What is being asked —
Go through the entries below. Copy each line in which "this" appears.

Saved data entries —
※ ※ ※

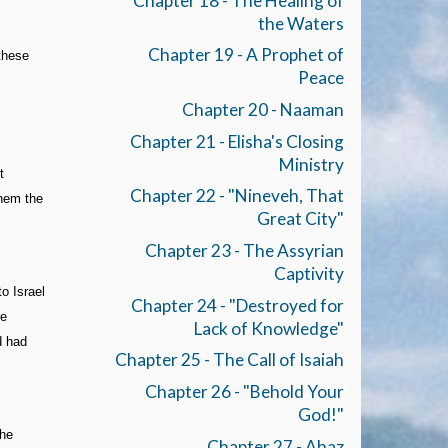
Chapter 18 - The Healing of
the Waters
Chapter 19 - A Prophet of
 these
Peace
Chapter 20 - Naaman
Chapter 21 - Elisha's Closing
Ministry
t
Chapter 22 - "Nineveh, That
them the
Great City"
Chapter 23 - The Assyrian
Captivity
o Israel
Chapter 24 - "Destroyed for
re
Lack of Knowledge"
d had
Chapter 25 - The Call of Isaiah
Chapter 26 - "Behold Your
God!"
the
Chapter 27 - Ahaz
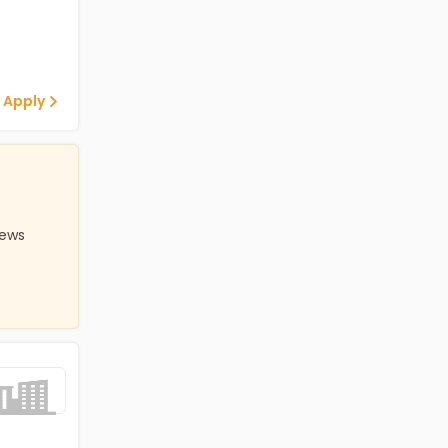
 Apply
iews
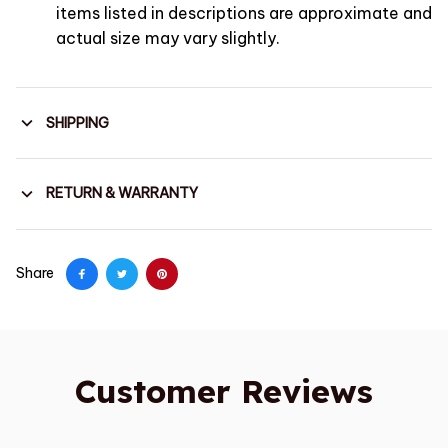
items listed in descriptions are approximate and
actual size may vary slightly.
SHIPPING
RETURN & WARRANTY
Share
Customer Reviews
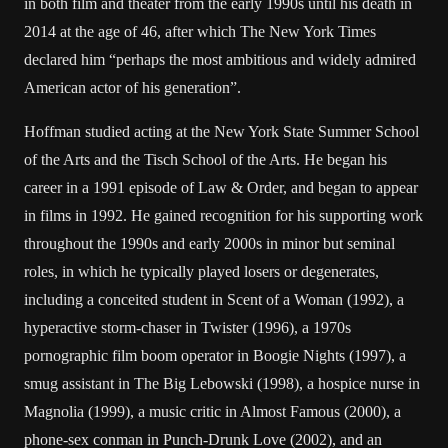
in both film and theater from the early 1990s until his death in
2014 at the age of 46, after which The New York Times
declared him “perhaps the most ambitious and widely admired
American actor of his generation”.
Hoffman studied acting at the New York State Summer School
of the Arts and the Tisch School of the Arts. He began his
career in a 1991 episode of Law & Order, and began to appear
in films in 1992. He gained recognition for his supporting work
throughout the 1990s and early 2000s in minor but seminal
roles, in which he typically played losers or degenerates,
including a conceited student in Scent of a Woman (1992), a
hyperactive storm-chaser in Twister (1996), a 1970s
pornographic film boom operator in Boogie Nights (1997), a
smug assistant in The Big Lebowski (1998), a hospice nurse in
Magnolia (1999), a music critic in Almost Famous (2000), a
phone-sex conman in Punch-Drunk Love (2002), and an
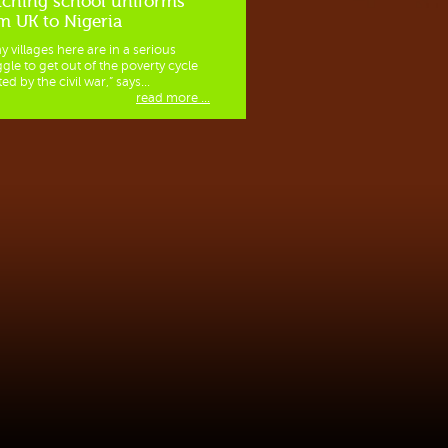
ching school uniforms
m UK to Nigeria
y villages here are in a serious
ggle to get out of the poverty cycle
ed by the civil war,” says...
read more ...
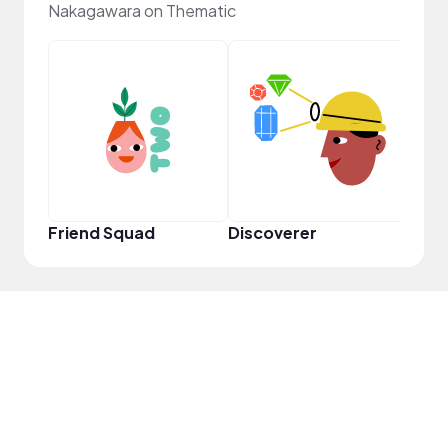
Nakagawara on Thematic
Frie
Friend Squad
Discoverer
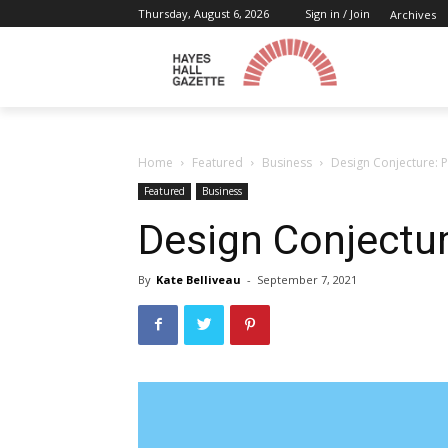
Thursday, August 6, 2026
Sign in / Join
Archives
Home
Featured
Business
Design Conjecture: 
Featured
Business
Design Conjectu
By
Kate Belliveau
-
September 7, 2021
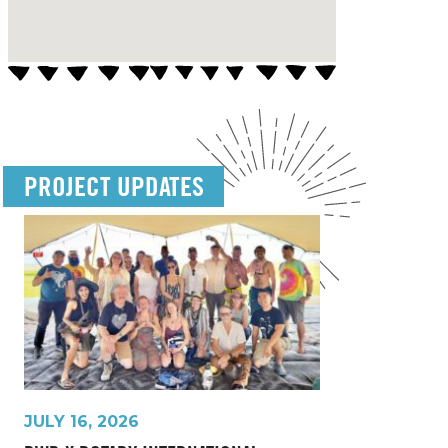
PROJECT UPDATES
JULY 16, 2026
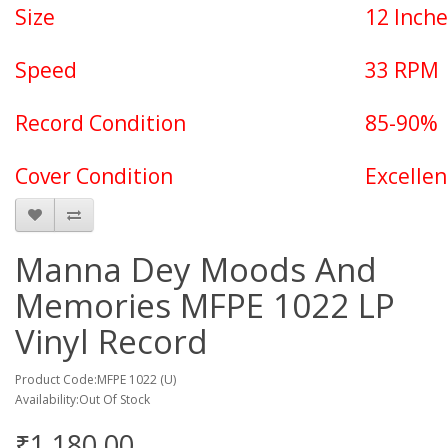
Size
12 Inche
Speed
33 RPM
Record Condition
85-90%
Cover Condition
Excellen
Manna Dey Moods And
Memories MFPE 1022 LP
Vinyl Record
Product Code:MFPE 1022 (U)
Availability:Out Of Stock
₹1,180.00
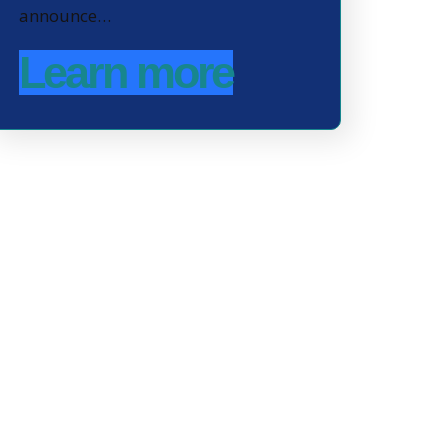
announce…
Learn more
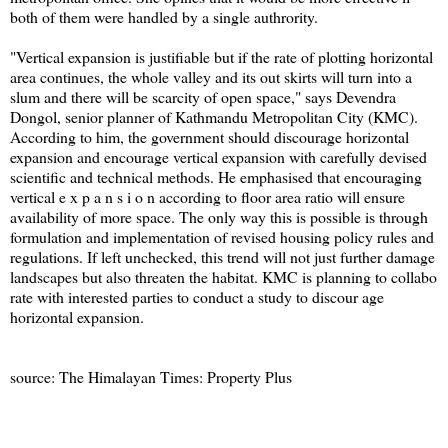
both of them were handled by a single authrority.
"Vertical expansion is justifiable but if the rate of plotting horizontal
area continues, the whole valley and its out skirts will turn into a
slum and there will be scarcity of open space," says Devendra
Dongol, senior planner of Kathmandu Metropolitan City (KMC).
According to him, the government should discourage horizontal
expansion and encourage vertical expansion with carefully devised
scientific and technical methods. He emphasised that encouraging
vertical e x p a n s i o n according to floor area ratio will ensure
availability of more space. The only way this is possible is through
formulation and implementation of revised housing policy rules and
regulations. If left unchecked, this trend will not just further damage
landscapes but also threaten the habitat. KMC is planning to collabo
rate with interested parties to conduct a study to discour age
horizontal expansion.
source: The Himalayan Times: Property Plus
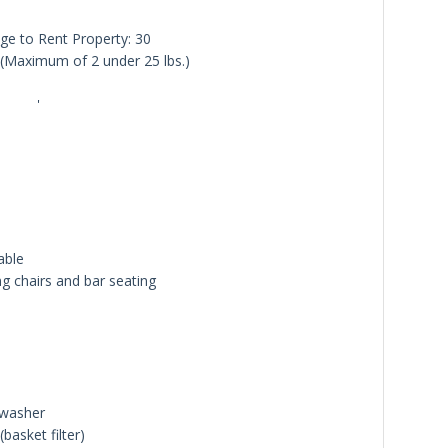
e to Rent Property: 30
Maximum of 2 under 25 lbs.)
'
able
ng chairs and bar seating
hwasher
basket filter)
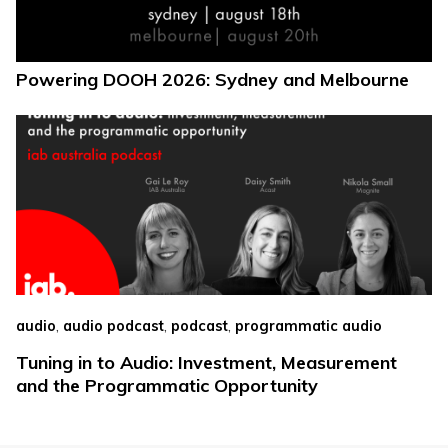
Powering DOOH 2026: Sydney and Melbourne
,
,
,
audio
audio podcast
podcast
programmatic audio
Tuning in to Audio: Investment, Measurement
and the Programmatic Opportunity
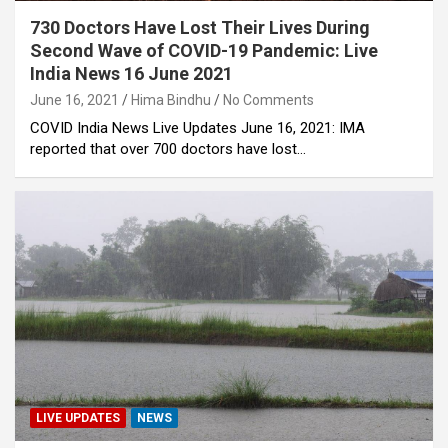
730 Doctors Have Lost Their Lives During
Second Wave of COVID-19 Pandemic: Live
India News 16 June 2021
June 16, 2021
Hima Bindhu
No Comments
COVID India News Live Updates June 16, 2021: IMA
reported that over 700 doctors have lost…
LIVE UPDATES
NEWS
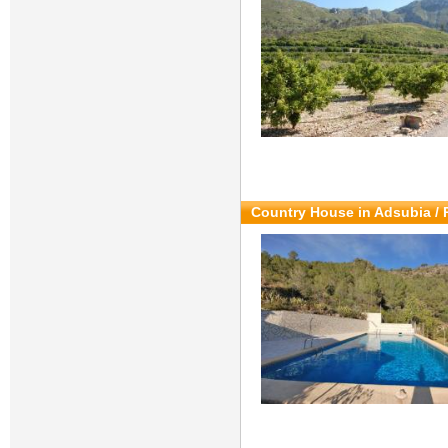
Country House in Adsubia / 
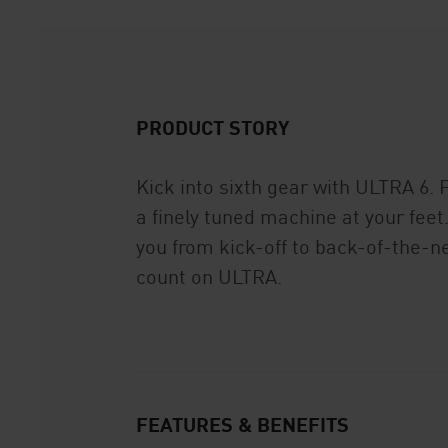
PRODUCT STORY
Kick into sixth gear with ULTRA 6. 
a finely tuned machine at your fe
you from kick-off to back-of-the-ne
count on ULTRA.
FEATURES & BENEFITS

※ ※ ※

Written solution —
availability of more space. The only way this is possible is through
regulations. If left unchecked, this trend will not just further damage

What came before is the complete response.